Dysmorphic facial features (micrognathia, anteverted nostrils, V-shaped upper lip, webbed neck, microglossia, cleft/high palate, bifid uvula, and thick maxillary-alveolar protrusions), microcephaly, mental retardation, hypotonia, premature closing of the fontanel, polydactyly, syndactyly of the 2nd and 3rd toes, and genitourinary anomalies (cryptorchidism, hypospadias, clitoral hypertrophy, and ambiguous genitalia) are common anomalies in Type 2 SLOS with severe clinical course.[5] Less commonly, hypertelorism, cataracts, short limbs, hydrocephalus, lissencephaly, central nervous system anomalies such as corpus callosum agenesis, atrial/ventricular septal defect, cardiac anomalies such as patent ductus arteriosus,[6] lung development anomalies (single lung), hypertrophic pyloric stenosis, Hirschsprung,[7] gastrointestinal pathologies such as pancreatic islet cell hyperplasia, adrenal gland pathologies, and sacral dimples can be seen. In our case, there were congenital anomalies of many systems as well as growth and developmental delay, as in the literature. However, he was diagnosed with pyloric stenosis in the clinic where he presented with vomiting and was operated on, and later, congenital anomalies were observed in the pediatric clinic (Figs. 1-4). While generally suspicious genital findings are seen in boys, normal genital structure is found in girls.[8] The testicles were observed in the inguinal canal in the pelvic USG performed due to the ambiguous genitalia observed in the external genitalia of our case. Karyotype testing was also found to be compatible with the male gender. Although decreased serum cholesterol levels are a marker for the diagnosis of SLOS, it has been reported that there is no correlation between plasma cholesterol level and disease severity.[5,9] Low 7-dehydrocholesterol level is important in the cases and it is stated that it indicates the level of the disorder in cholesterol production.[9] In our case, serum cholesterol level was found to be low and a diagnosis of SLOS was made by genetic examination.
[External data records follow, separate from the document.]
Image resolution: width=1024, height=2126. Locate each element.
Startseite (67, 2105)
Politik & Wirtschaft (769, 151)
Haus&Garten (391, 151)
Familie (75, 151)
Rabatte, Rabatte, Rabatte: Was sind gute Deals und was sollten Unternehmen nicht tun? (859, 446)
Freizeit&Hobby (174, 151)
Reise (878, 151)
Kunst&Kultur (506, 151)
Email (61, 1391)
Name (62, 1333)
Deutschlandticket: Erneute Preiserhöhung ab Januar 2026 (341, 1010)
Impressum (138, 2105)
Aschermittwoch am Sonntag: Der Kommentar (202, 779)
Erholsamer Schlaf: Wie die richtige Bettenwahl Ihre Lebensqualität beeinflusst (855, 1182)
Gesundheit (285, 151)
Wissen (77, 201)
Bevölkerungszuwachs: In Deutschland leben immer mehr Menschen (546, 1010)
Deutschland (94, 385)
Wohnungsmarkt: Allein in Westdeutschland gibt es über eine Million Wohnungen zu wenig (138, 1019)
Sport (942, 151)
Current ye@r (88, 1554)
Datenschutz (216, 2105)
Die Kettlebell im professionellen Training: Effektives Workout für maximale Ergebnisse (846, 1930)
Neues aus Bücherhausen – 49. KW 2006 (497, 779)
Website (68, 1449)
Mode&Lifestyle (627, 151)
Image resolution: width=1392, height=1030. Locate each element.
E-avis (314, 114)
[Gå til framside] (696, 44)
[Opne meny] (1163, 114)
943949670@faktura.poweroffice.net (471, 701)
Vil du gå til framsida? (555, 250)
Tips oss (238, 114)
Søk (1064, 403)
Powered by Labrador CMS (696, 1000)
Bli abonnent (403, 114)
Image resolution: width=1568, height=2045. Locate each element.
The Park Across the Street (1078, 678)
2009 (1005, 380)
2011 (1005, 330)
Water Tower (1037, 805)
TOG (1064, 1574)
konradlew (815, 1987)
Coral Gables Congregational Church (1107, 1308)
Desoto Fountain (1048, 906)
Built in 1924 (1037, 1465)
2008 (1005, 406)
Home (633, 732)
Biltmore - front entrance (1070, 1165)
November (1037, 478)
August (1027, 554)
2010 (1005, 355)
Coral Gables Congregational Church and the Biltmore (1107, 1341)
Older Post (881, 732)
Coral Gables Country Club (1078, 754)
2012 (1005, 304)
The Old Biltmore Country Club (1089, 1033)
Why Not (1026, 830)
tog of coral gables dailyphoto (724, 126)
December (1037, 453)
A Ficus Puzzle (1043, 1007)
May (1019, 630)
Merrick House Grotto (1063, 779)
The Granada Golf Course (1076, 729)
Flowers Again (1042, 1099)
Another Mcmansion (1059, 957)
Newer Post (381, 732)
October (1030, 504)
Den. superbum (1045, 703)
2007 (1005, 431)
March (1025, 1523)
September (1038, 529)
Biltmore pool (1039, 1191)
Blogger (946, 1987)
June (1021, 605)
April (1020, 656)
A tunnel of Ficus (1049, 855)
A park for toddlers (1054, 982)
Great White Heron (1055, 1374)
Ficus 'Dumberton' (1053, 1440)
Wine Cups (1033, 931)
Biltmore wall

In recent years, improvement in growth and neuromotor development of children has been reported with bile acid and cholesterol treatment.[10] We applied cholesterol and bile acid treatment to our patient, but he was lost due to organ failure due to other system anomalies.

Conclusion

SLOS, which is characterized by dysmorphic appearance and multiple anomalies, develops with cholesterol synthesis disorder. In our country, where consanguineous marriages are common, plasma cholesterol level should be checked in cases with malnutrition, vomiting, dysmorphic appearances, and anomalies, genetic examination should be performed considering SLOS in differential diagnosis and genetic consultation should be recommended to the family.